"Oh, here you are, my dear. I thought you had gone out."

"I overheard I had a caller," she returned, taking her husband's hand and meeting his eyes unflinchingly. "I have n't had a chance to congratulate you, Mr. Emmet, upon your election, for we had to go South the next day on account of father's health. You caught me at the feminine trick of listening over the banisters."

The bishop was secretly annoyed at her cordiality, but still confident that he could trust his daughter to remember the difference between a common interest in charitable work and social equality.

"I leave Mr. Emmet in your hands," he said to her. "I have a little business at the Hall, and shall return for lunch."

And he went out, thinking how like a bewildered yokel the mayor seemed in the face of his daughter's graceful greeting, and imagining with relish his further discomfiture.

The door had closed behind him, and as yet Emmet had not said a word to his wife. Even now it was she who took the initiative.

"Let us go into the drawing-room," she suggested, turning and leading the way. He followed at once, brushing past Lena with cruel emphasis of manner. There she stood, or rather leaned against the wall, like one stricken.

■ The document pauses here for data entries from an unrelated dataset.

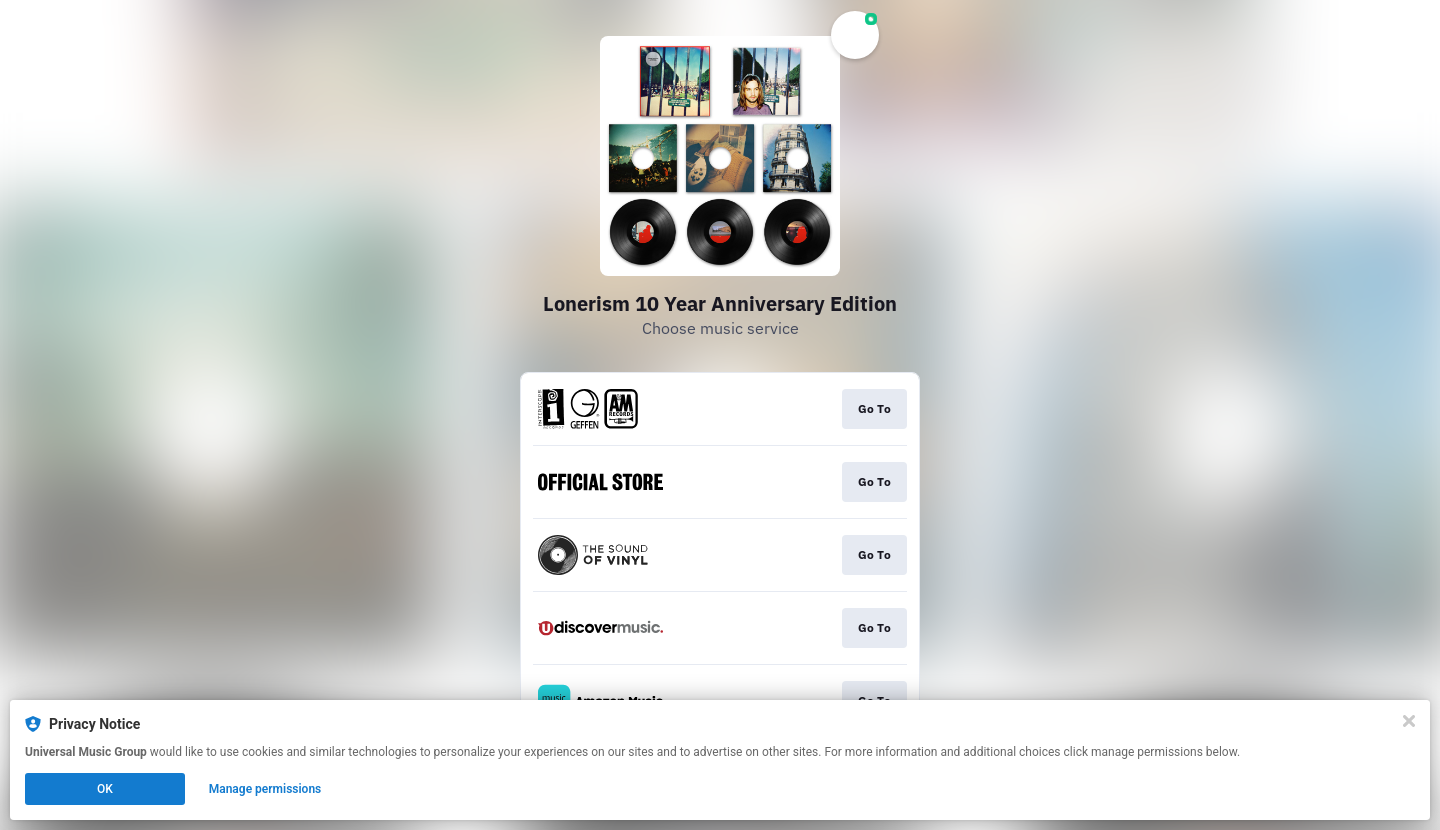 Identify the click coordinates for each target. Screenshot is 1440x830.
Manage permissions (265, 789)
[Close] (1409, 721)
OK (105, 789) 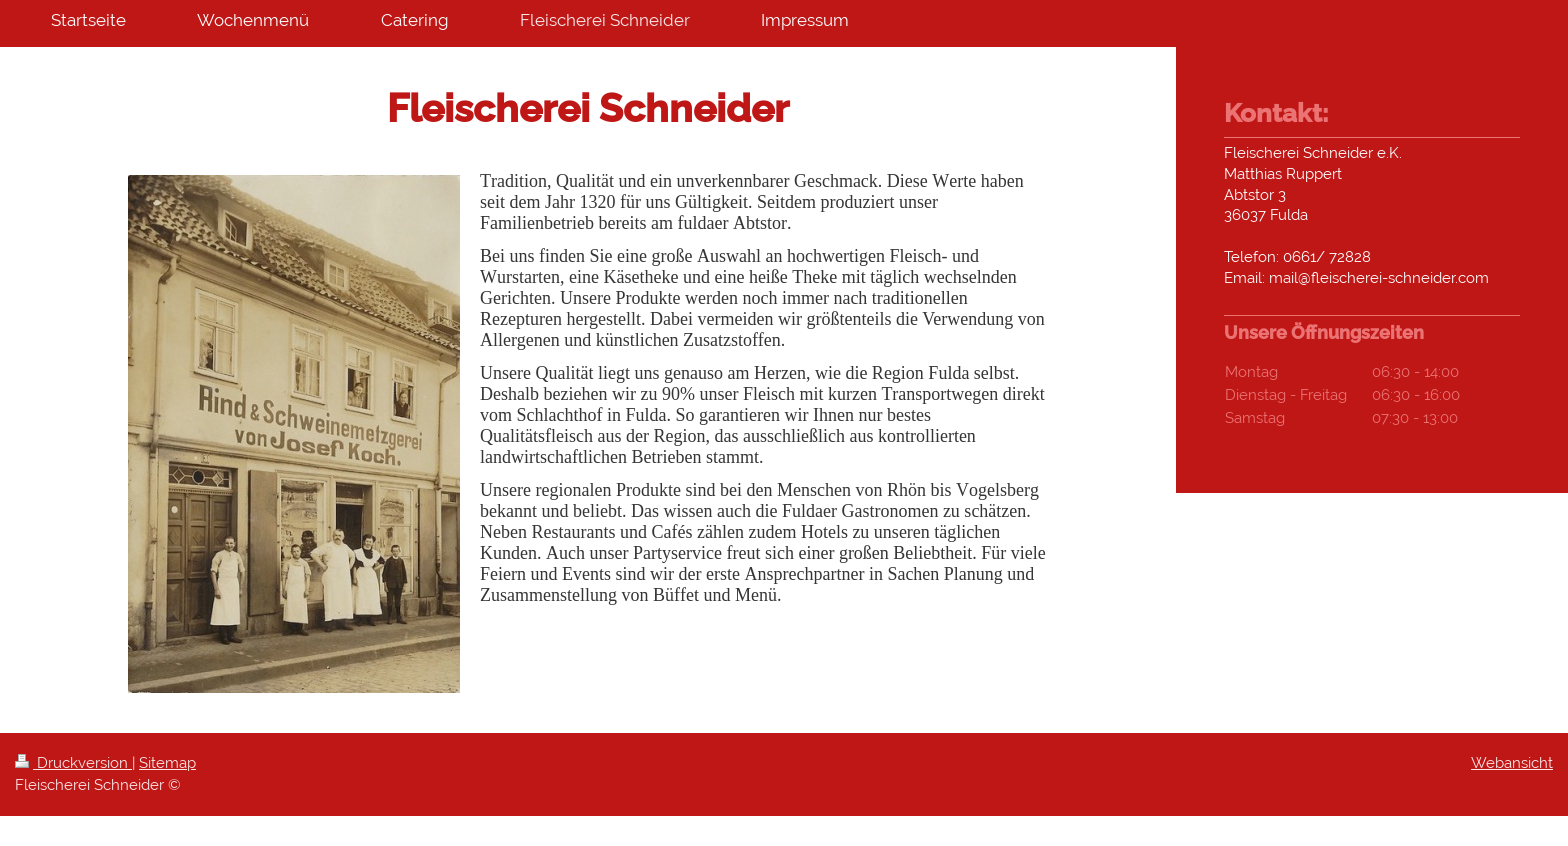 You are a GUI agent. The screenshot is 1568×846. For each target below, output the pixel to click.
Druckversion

The jar of his passing seemed to release the tension of her limbs, and she sank down slowly, noiselessly, in a dead faint. Emmet neither heeded her anguish nor heard her soft fall upon the heavy rug. He hurriedly closed the drawing-room door to prevent his sweetheart from overhearing his interview with his wife, and strode into the centre of the room, where Felicity had turned at bay.

"What have you come for?" she asked in a low voice. Her face was as white as his own, but her self-control was greater.

"For you, Felicity," he answered. "You are my wife, and I 've come for you."

"I did n't know," she returned relentlessly, "but you had come to see that poor girl in the hall to whom you gave my ring. Looking from the stairs, I saw by her manner that she thought so too."